The field between two parallel plates is 1,000 Newtons per Coulomb, if the plates have an area of five square centimeters, what is the charge on each plate, okay? So, we're going to use the equation for the electric fields within a capacitor which is E equals q over epsilon naught A, we want to find Q. So, what we need to do is we need to take to this denominator and multiply it up into the numerator of the other side. that then tells us that q is epsilon naught, A times E, epsilon naught being a 8.85 times 10 to the negative 12. Remember, you don't have to memorize that. Now, 5 square centimeters one square centimeter is one 10 thousandth of a square meter, okay? So, this is going to be 5 times 10 to the negative 4 square meters and the electric field is 1,000 Newtons per Coulomb. So, what's the charge going to be? 4.4 three times 10 to the negative twelve coulombs just plug it into your calculator. Alright, very straightforward very simple application of our equation for the electric field of the within a capacitor, alright?
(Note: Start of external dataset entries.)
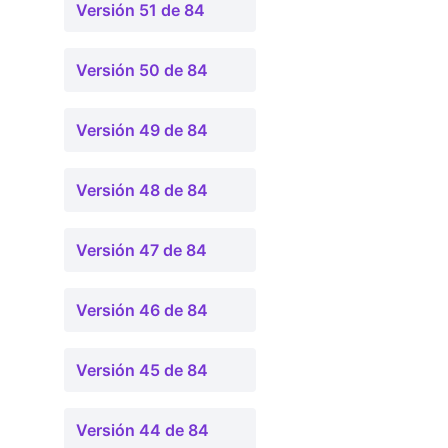
Versión 51 de 84
Versión 50 de 84
Versión 49 de 84
Versión 48 de 84
Versión 47 de 84
Versión 46 de 84
Versión 45 de 84
Versión 44 de 84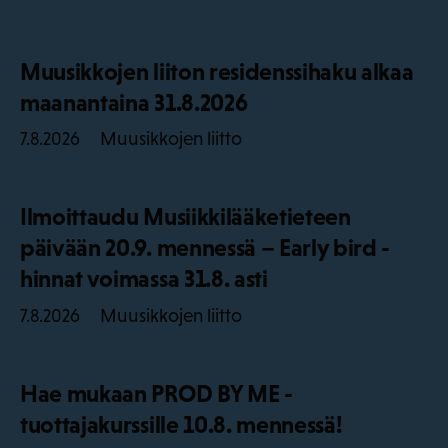
Muusikkojen liiton residenssihaku alkaa
maanantaina 31.8.2026
Muusikkojen liitto
7.8.2026
Ilmoittaudu Musiikkilääketieteen
päivään 20.9. mennessä – Early bird -
hinnat voimassa 31.8. asti
Muusikkojen liitto
7.8.2026
Hae mukaan PROD BY ME -
tuottajakurssille 10.8. mennessä!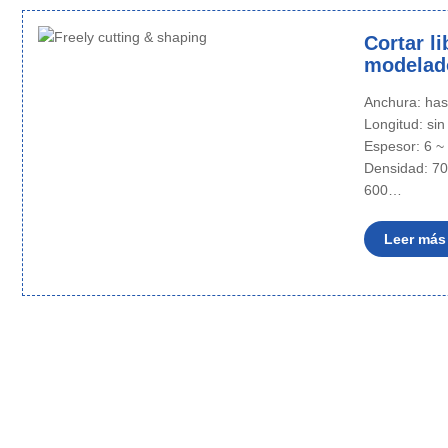
Cortar l
modelad
Anchura: ha
Longitud: sin
Espesor: 6 
Densidad: 70
600…
Leer más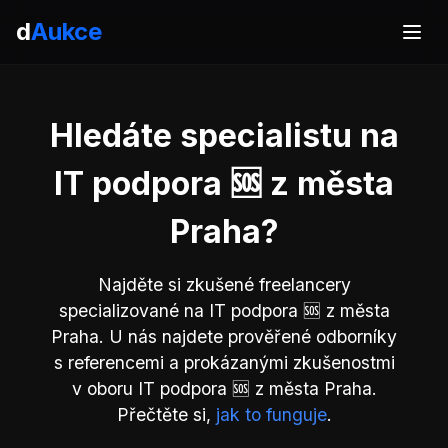
d
Aukce
Hledáte specialistu na
IT podpora 🆘 z města
Praha?
Najděte si zkušené freelancery
specializované na IT podpora 🆘 z města
Praha. U nás najdete prověřené odborníky
s referencemi a prokázanými zkušenostmi
v oboru IT podpora 🆘 z města Praha.
Přečtěte si,
jak to funguje
.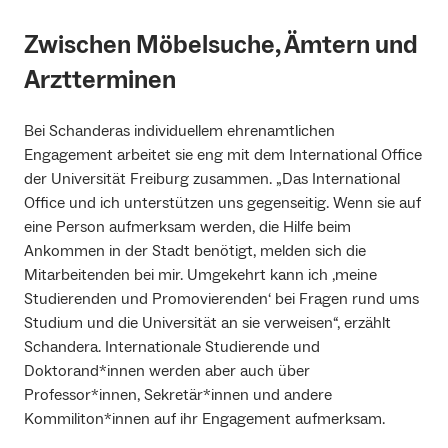
Zwischen Möbelsuche, Ämtern und
Arztterminen
Bei Schanderas individuellem ehrenamtlichen
Engagement arbeitet sie eng mit dem International Office
der Universität Freiburg zusammen. „Das International
Office und ich unterstützen uns gegenseitig. Wenn sie auf
eine Person aufmerksam werden, die Hilfe beim
Ankommen in der Stadt benötigt, melden sich die
Mitarbeitenden bei mir. Umgekehrt kann ich ,meine
Studierenden und Promovierenden‘ bei Fragen rund ums
Studium und die Universität an sie verweisen“, erzählt
Schandera. Internationale Studierende und
Doktorand*innen werden aber auch über
Professor*innen, Sekretär*innen und andere
Kommiliton*innen auf ihr Engagement aufmerksam.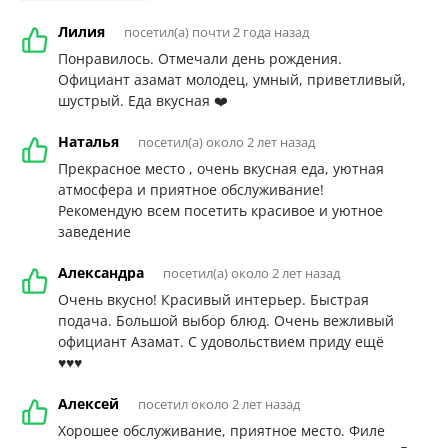
Лилия
посетил(а) почти 2 года назад
Понравилось. Отмечали день рождения.
Официант азамат молодец, умный, приветливый,
шустрый. Еда вкусная ❤️
Наталья
посетил(а) около 2 лет назад
Прекрасное место , очень вкусная еда, уютная
атмосфера и приятное обслуживание!
Рекомендую всем посетить красивое и уютное
заведение
Александра
посетил(а) около 2 лет назад
Очень вкусно! Красивый интерьер. Быстрая
подача. Большой выбор блюд. Очень вежливый
официант Азамат. С удовольствием приду ещё
♥️♥️♥️
Алексей
посетил около 2 лет назад
Хорошее обслуживание, приятное место. Филе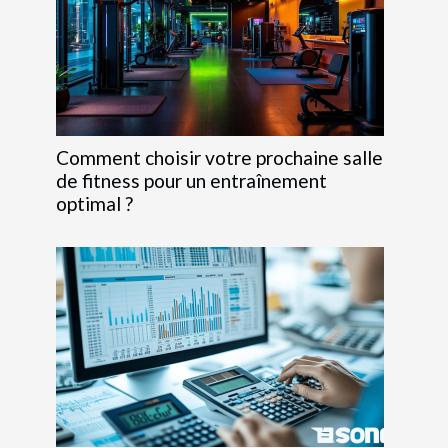
Comment choisir votre prochaine salle
de fitness pour un entraînement
optimal ?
Now, example two, a capacitor produces an electric field E, when it is formed by two plates that have charges q a negative q, what happens to the electric field, if the charge doubles but the area of the plates halves. So, E, remember, equals q divided by epsilon naught A, okay? So, if the q becomes twice as big then the electric field has to become twice as big, E is what we recall directly proportional to q, if a becomes of 1/2 then E actually doubles again E is what we call directly proportional to 1 over A. So, what that cumulative effect is, is double of double E which means E increases by 4, okay? Now, if you're uncomfortable these proportionalities there's a much more precise way of doing this, we can say that q becomes 2Q and A becomes 1/2 A, okay? So, the new electric field is just new Q divided by epsilon naught times new A, new Q is 2 times old Q divided by epsilon naught, new A is 1/2 times old A. So, this if I pull the 2 out in the 1/2 out, this is 2 over 1/2 times Q over epsilon naught A, this is the old electric field and 2 divided by 1/2 is actually 4. So, you see it's multiplied by 4 in the end, okay? So, this is the more precise way of doing it. Alright, that wraps up our discussion on capacitors.

Practice: An electron moves into a capacitor at an initial speed of 150 m/s. If the electron enters exactly halfway between the plates, how far will the electron move horizontally before it strikes one of the plates? Which plate will it strike?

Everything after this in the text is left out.